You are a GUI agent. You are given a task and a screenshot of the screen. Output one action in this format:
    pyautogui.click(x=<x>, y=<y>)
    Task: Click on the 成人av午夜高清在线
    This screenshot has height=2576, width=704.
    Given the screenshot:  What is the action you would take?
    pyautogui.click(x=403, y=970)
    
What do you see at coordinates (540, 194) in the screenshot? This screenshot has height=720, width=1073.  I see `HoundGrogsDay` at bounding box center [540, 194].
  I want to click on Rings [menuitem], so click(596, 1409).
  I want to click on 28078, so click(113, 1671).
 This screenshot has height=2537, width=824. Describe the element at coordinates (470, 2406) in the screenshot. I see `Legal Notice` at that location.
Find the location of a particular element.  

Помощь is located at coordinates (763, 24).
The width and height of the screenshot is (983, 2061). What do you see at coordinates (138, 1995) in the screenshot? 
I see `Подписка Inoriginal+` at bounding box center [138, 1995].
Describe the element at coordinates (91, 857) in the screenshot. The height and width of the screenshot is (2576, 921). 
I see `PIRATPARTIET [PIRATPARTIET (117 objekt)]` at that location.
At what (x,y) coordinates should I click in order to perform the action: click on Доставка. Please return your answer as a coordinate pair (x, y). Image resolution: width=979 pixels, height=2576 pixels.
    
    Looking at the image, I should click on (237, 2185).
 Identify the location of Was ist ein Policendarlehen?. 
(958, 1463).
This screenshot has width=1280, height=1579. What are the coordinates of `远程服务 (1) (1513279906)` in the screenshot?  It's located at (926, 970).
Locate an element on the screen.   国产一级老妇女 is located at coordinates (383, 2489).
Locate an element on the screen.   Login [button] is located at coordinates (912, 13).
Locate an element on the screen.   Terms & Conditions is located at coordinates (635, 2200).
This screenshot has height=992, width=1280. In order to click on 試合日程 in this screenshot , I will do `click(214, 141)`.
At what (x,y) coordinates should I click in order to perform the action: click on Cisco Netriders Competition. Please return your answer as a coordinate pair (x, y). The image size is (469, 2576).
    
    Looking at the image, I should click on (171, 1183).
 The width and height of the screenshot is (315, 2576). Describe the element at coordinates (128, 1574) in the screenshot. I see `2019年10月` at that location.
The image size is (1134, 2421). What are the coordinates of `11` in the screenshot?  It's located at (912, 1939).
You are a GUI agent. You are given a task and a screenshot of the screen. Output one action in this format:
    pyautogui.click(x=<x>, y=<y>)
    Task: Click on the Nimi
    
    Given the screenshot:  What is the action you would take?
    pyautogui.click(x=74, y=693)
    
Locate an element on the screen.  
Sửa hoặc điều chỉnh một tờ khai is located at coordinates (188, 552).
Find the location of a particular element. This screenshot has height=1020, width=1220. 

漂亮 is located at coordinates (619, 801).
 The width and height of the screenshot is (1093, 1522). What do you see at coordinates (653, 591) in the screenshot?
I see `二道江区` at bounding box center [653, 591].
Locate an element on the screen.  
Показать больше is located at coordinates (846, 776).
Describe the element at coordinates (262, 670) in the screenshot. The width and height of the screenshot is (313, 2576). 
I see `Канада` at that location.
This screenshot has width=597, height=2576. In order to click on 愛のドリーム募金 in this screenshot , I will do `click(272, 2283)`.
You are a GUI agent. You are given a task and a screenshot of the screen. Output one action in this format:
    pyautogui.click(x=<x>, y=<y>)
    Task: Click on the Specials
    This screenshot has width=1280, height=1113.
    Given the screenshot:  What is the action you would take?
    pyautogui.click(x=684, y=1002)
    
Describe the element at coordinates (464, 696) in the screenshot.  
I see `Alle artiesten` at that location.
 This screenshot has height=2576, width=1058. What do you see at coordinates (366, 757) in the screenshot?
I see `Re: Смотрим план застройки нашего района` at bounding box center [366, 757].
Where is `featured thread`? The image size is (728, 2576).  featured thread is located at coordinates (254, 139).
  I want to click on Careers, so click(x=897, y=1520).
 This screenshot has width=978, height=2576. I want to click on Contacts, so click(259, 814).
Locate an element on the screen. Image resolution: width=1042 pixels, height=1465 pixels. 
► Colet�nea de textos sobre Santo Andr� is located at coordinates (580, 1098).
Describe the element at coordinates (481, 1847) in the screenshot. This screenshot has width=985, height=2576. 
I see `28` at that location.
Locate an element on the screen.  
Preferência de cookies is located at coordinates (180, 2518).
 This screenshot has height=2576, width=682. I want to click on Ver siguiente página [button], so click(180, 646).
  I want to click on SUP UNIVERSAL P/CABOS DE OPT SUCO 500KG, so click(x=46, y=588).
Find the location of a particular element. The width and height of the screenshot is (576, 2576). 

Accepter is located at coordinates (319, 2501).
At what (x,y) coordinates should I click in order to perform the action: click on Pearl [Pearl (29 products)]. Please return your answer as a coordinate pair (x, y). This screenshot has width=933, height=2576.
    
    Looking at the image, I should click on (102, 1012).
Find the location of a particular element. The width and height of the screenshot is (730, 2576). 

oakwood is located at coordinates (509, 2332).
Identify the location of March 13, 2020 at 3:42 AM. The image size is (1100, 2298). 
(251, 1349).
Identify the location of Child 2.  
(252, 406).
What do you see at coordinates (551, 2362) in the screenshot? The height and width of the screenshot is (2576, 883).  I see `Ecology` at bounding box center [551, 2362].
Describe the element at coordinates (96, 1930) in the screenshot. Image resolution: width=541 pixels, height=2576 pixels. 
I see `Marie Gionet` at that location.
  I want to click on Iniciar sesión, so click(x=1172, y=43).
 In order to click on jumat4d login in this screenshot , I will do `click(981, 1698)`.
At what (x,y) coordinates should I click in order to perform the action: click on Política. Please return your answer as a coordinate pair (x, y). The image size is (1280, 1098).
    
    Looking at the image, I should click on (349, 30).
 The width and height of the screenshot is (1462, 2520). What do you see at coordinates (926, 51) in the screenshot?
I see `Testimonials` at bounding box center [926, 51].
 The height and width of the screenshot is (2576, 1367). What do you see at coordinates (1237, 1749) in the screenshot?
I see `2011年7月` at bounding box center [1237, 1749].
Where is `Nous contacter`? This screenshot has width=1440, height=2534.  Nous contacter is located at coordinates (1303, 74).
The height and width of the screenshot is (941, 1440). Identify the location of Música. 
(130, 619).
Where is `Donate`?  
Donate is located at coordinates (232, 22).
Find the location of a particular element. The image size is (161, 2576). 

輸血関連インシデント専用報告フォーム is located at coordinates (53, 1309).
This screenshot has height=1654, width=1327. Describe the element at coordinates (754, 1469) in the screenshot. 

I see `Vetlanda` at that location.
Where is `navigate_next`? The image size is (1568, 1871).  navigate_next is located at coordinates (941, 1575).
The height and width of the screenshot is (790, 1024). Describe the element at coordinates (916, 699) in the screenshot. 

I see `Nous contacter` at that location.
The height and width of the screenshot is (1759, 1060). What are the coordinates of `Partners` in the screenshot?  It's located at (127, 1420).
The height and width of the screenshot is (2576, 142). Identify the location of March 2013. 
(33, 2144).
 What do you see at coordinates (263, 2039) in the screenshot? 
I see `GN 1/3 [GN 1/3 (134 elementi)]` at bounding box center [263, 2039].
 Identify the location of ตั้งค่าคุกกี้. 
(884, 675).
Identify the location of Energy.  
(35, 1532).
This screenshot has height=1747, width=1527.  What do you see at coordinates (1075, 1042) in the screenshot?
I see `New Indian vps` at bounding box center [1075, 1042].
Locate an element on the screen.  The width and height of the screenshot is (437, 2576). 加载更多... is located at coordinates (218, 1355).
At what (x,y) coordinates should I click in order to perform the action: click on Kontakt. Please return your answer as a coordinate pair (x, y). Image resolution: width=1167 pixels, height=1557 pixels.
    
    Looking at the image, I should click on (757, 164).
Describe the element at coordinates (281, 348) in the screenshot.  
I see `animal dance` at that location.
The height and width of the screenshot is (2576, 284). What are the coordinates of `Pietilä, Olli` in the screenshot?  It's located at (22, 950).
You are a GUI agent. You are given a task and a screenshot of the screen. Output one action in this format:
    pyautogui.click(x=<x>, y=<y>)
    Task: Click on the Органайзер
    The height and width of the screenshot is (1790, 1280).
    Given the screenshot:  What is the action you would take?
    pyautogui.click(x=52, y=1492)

· · · · · · ·

WORK REQUEST:
Each line from the first line of the listing through the line with "This screenshot has height=992, width=1280." must be output exactly, both ends included, and no other line may appear.

COMPLETED EXERCISE:
You are a GUI agent. You are given a task and a screenshot of the screen. Output one action in this format:
    pyautogui.click(x=<x>, y=<y>)
    Task: Click on the 成人av午夜高清在线
    This screenshot has height=2576, width=704.
    Given the screenshot:  What is the action you would take?
    pyautogui.click(x=403, y=970)
    
What do you see at coordinates (540, 194) in the screenshot? This screenshot has height=720, width=1073.  I see `HoundGrogsDay` at bounding box center [540, 194].
  I want to click on Rings [menuitem], so click(596, 1409).
  I want to click on 28078, so click(113, 1671).
 This screenshot has height=2537, width=824. Describe the element at coordinates (470, 2406) in the screenshot. I see `Legal Notice` at that location.
Find the location of a particular element.  

Помощь is located at coordinates (763, 24).
The width and height of the screenshot is (983, 2061). What do you see at coordinates (138, 1995) in the screenshot? 
I see `Подписка Inoriginal+` at bounding box center [138, 1995].
Describe the element at coordinates (91, 857) in the screenshot. The height and width of the screenshot is (2576, 921). 
I see `PIRATPARTIET [PIRATPARTIET (117 objekt)]` at that location.
At what (x,y) coordinates should I click in order to perform the action: click on Доставка. Please return your answer as a coordinate pair (x, y). Image resolution: width=979 pixels, height=2576 pixels.
    
    Looking at the image, I should click on (237, 2185).
 Identify the location of Was ist ein Policendarlehen?. 
(958, 1463).
This screenshot has width=1280, height=1579. What are the coordinates of `远程服务 (1) (1513279906)` in the screenshot?  It's located at (926, 970).
Locate an element on the screen.   国产一级老妇女 is located at coordinates (383, 2489).
Locate an element on the screen.   Login [button] is located at coordinates (912, 13).
Locate an element on the screen.   Terms & Conditions is located at coordinates (635, 2200).
This screenshot has height=992, width=1280. In order to click on 試合日程 in this screenshot , I will do `click(214, 141)`.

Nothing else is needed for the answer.